The program is free and open to the public; light refreshments will be served.
Sixty-four students in Dr. Thomas Bushlack’s Christian Theological Tradition classes this semester studied the 184-page document. Laudato Si, Latin for “Praise Be to You,” calls for sweeping change and places most of the blame for climate change on fossil fuels and human activity.
As part of the civic-engagement segment of their class, the students – in groups of four to 10 – visited 11 parish or faith-based groups in the Twin Cities to discuss how the parishes and communities are responding to the pope’s call to care for the environment.
Each of the 11 student groups are preparing posters that describe their parish visits. The posters will be on display, and students will talk about them, during the Dec. 2 program.

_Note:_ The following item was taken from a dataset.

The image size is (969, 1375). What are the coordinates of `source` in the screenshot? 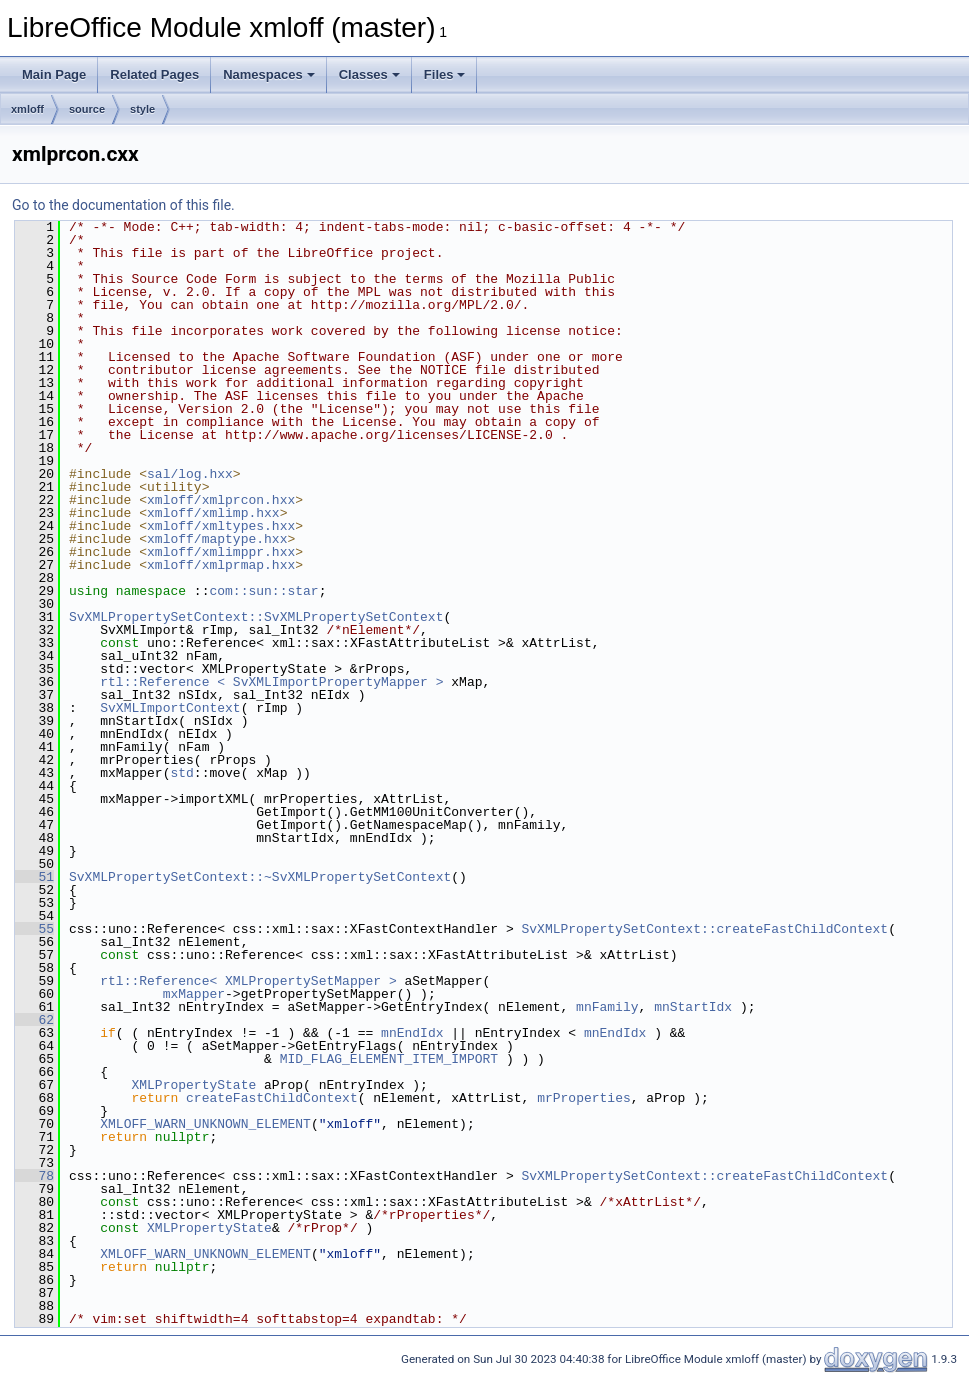 It's located at (87, 109).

Minnesota Interfaith Power and Light partnered with St. Thomas on the project. Founded in 2004, Minnesota Interfaith Power and Light supports the climate-justice movement and has worked with every major denomination in the state. Its programs include large- or small-group “climate conversations,” and trained facilitators from Minnesota Interfaith Power and Light joined the students on their parish visits.
In Minneapolis, the St. Thomas students visited St. Joan of Arc Catholic Church, Spirit of St. Stevens Catholic Community, Catholic Worker Rye House, Lutheran Volunteer Corps, Basilica of St. Mary, St. Albert the Great Catholic Church and Visitation Sisters of Minneapolis; in Oakdale, Guardian Angels Catholic Church; in Falcon Heights, St. Francis Cabrini Catholic Church; and in St. Paul, St. Thomas Moore Catholic Community and a Theology and the Environment class at the Saint Paul Seminary School of Divinity.

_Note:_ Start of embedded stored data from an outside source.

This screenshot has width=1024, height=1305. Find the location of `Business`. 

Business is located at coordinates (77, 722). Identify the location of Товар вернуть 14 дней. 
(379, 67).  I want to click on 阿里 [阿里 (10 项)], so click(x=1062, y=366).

Some of these parishes and groups are already responding to the encyclical. St. Thomas Moore, for example, has done an energy audit and is currently doing an energy retrofit. Parishioners there also have been involved with petitioning for better energy legislation and hosted a prayer circle on the day the encyclical was released. At St. Joan of Arc, they organized a busload of 50 people to travel to a tar-sand rally. And at Guardian Angels, they are studying the possibility of building a community solar project that would serve homeless and formerly homeless families.